| PROVIDED RECORDS |
----------------------------------------

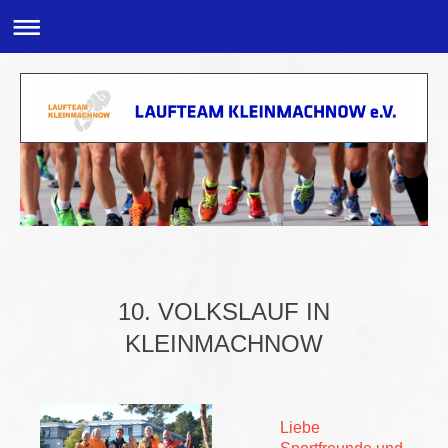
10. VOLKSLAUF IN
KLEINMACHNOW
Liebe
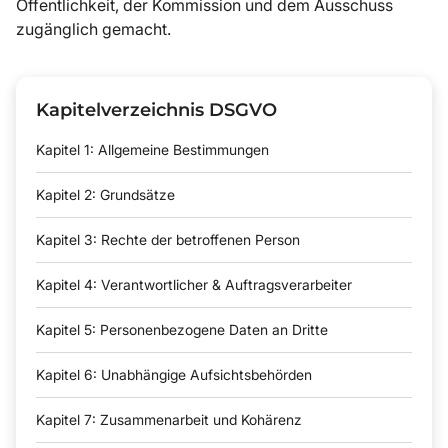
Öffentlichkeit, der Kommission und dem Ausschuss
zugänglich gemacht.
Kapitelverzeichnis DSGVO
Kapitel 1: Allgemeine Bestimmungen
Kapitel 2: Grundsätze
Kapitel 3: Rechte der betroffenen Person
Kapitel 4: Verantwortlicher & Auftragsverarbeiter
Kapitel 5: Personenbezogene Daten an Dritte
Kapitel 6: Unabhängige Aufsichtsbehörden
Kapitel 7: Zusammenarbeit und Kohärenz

----------------------------------------

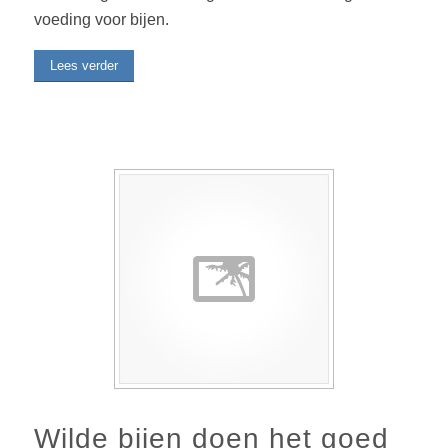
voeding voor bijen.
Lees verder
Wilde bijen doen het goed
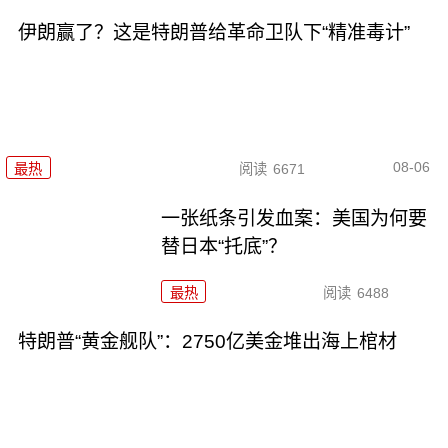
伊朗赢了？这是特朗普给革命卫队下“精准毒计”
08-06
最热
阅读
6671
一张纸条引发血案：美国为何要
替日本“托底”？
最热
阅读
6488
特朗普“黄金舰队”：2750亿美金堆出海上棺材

----------------------------------------

| WORK TO BE COMPLETED |
Referring to the material above, set down exactly the lines between the line with "Öffentlichkeit, der Kommission" and the line with "Kapitel 7: Zusammenarbeit und Kohärenz", inclusive, and no other lines.

| SOLUTION |
Öffentlichkeit, der Kommission und dem Ausschuss
zugänglich gemacht.
Kapitelverzeichnis DSGVO
Kapitel 1: Allgemeine Bestimmungen
Kapitel 2: Grundsätze
Kapitel 3: Rechte der betroffenen Person
Kapitel 4: Verantwortlicher & Auftragsverarbeiter
Kapitel 5: Personenbezogene Daten an Dritte
Kapitel 6: Unabhängige Aufsichtsbehörden
Kapitel 7: Zusammenarbeit und Kohärenz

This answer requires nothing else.